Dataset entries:
* * *

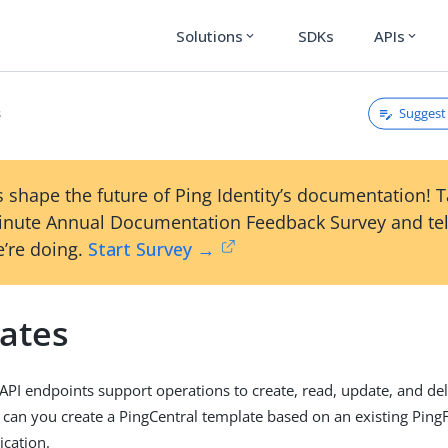
Solutions
SDKs
APIs
expand_more
expand_more
Suggest 
s
 shape the future of Ping Identity’s documentation! 
inute Annual Documentation Feedback Survey and tel
’re doing.
Start Survey →
ates
API endpoints support operations to create, read, update, and de
 can you create a PingCentral template based on an existing Ping
ication.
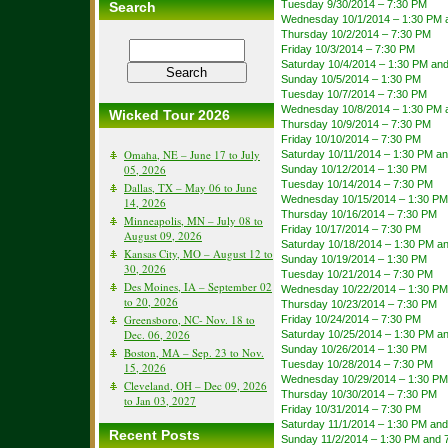
Tuesday 9/30/2014 – 7:30 PM
Search
Wednesday 10/1/2014 – 1:30 PM 
Thursday 10/2/2014 – 7:30 PM
Friday 10/3/2014 – 7:30 PM
Saturday 10/4/2014 – 1:30 PM an
Sunday 10/5/2014 – 1:30 PM
Tuesday 10/7/2014 – 7:30 PM
Wednesday 10/8/2014 – 1:30 PM 
Wicked Tour 2026
Thursday 10/9/2014 – 7:30 PM
Friday 10/10/2014 – 7:30 PM
Omaha, NE – June 17 to July
Saturday 10/11/2014 – 1:30 PM a
05, 2026
Sunday 10/12/2014 – 1:30 PM
Tuesday 10/14/2014 – 7:30 PM
Dallas, TX – May 06 to June
Wednesday 10/15/2014 – 1:30 PM
14, 2026
Thursday 10/16/2014 – 7:30 PM
Minneapolis, MN – July 08 to
Friday 10/17/2014 – 7:30 PM
August 09, 2026
Saturday 10/18/2014 – 1:30 PM a
Kansas City, MO – August 12 to
Sunday 10/19/2014 – 1:30 PM
30, 2026
Tuesday 10/21/2014 – 7:30 PM
Des Moines, IA – September 02
Wednesday 10/22/2014 – 1:30 PM
to 20, 2026
Thursday 10/23/2014 – 7:30 PM
Greensboro, NC- Nov. 18 to
Friday 10/24/2014 – 7:30 PM
Dec. 06, 2026
Saturday 10/25/2014 – 1:30 PM a
Sunday 10/26/2014 – 1:30 PM
Boston, MA – Sep. 23 to Nov.
Tuesday 10/28/2014 – 7:30 PM
15, 2026
Wednesday 10/29/2014 – 1:30 PM
Cleveland, OH – Dec 09, 2026
Thursday 10/30/2014 – 7:30 PM
to Jan 03, 2027
Friday 10/31/2014 – 7:30 PM
Saturday 11/1/2014 – 1:30 PM an
Recent Posts
Sunday 11/2/2014 – 1:30 PM and 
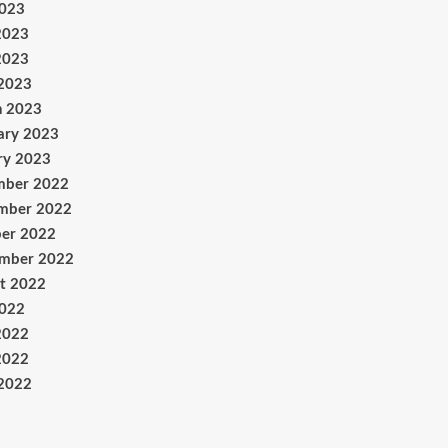
2023
2023
2023
 2023
h 2023
ary 2023
ry 2023
mber 2022
mber 2022
er 2022
ember 2022
t 2022
2022
2022
2022
 2022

* * *

What you need to do: The records above should be duplicated exactly, with none of their pictures kept.

Output:
Solutions
SDKs
APIs
expand_more
expand_more
Suggest 
s
 shape the future of Ping Identity’s documentation! 
inute Annual Documentation Feedback Survey and tel
’re doing.
Start Survey →
ates
API endpoints support operations to create, read, update, and de
 can you create a PingCentral template based on an existing Ping
ication.
Tuesday 9/30/2014 – 7:30 PM
Search
Wednesday 10/1/2014 – 1:30 PM 
Thursday 10/2/2014 – 7:30 PM
Friday 10/3/2014 – 7:30 PM
Saturday 10/4/2014 – 1:30 PM an
Sunday 10/5/2014 – 1:30 PM
Tuesday 10/7/2014 – 7:30 PM
Wednesday 10/8/2014 – 1:30 PM 
Wicked Tour 2026
Thursday 10/9/2014 – 7:30 PM
Friday 10/10/2014 – 7:30 PM
Omaha, NE – June 17 to July
Saturday 10/11/2014 – 1:30 PM a
05, 2026
Sunday 10/12/2014 – 1:30 PM
Tuesday 10/14/2014 – 7:30 PM
Dallas, TX – May 06 to June
Wednesday 10/15/2014 – 1:30 PM
14, 2026
Thursday 10/16/2014 – 7:30 PM
Minneapolis, MN – July 08 to
Friday 10/17/2014 – 7:30 PM
August 09, 2026
Saturday 10/18/2014 – 1:30 PM a
Kansas City, MO – August 12 to
Sunday 10/19/2014 – 1:30 PM
30, 2026
Tuesday 10/21/2014 – 7:30 PM
Des Moines, IA – September 02
Wednesday 10/22/2014 – 1:30 PM
to 20, 2026
Thursday 10/23/2014 – 7:30 PM
Greensboro, NC- Nov. 18 to
Friday 10/24/2014 – 7:30 PM
Dec. 06, 2026
Saturday 10/25/2014 – 1:30 PM a
Sunday 10/26/2014 – 1:30 PM
Boston, MA – Sep. 23 to Nov.
Tuesday 10/28/2014 – 7:30 PM
15, 2026
Wednesday 10/29/2014 – 1:30 PM
Cleveland, OH – Dec 09, 2026
Thursday 10/30/2014 – 7:30 PM
to Jan 03, 2027
Friday 10/31/2014 – 7:30 PM
Saturday 11/1/2014 – 1:30 PM an
Recent Posts
Sunday 11/2/2014 – 1:30 PM and 
2023
2023
2023
 2023
h 2023
ary 2023
ry 2023
mber 2022
mber 2022
er 2022
ember 2022
t 2022
2022
2022
2022
 2022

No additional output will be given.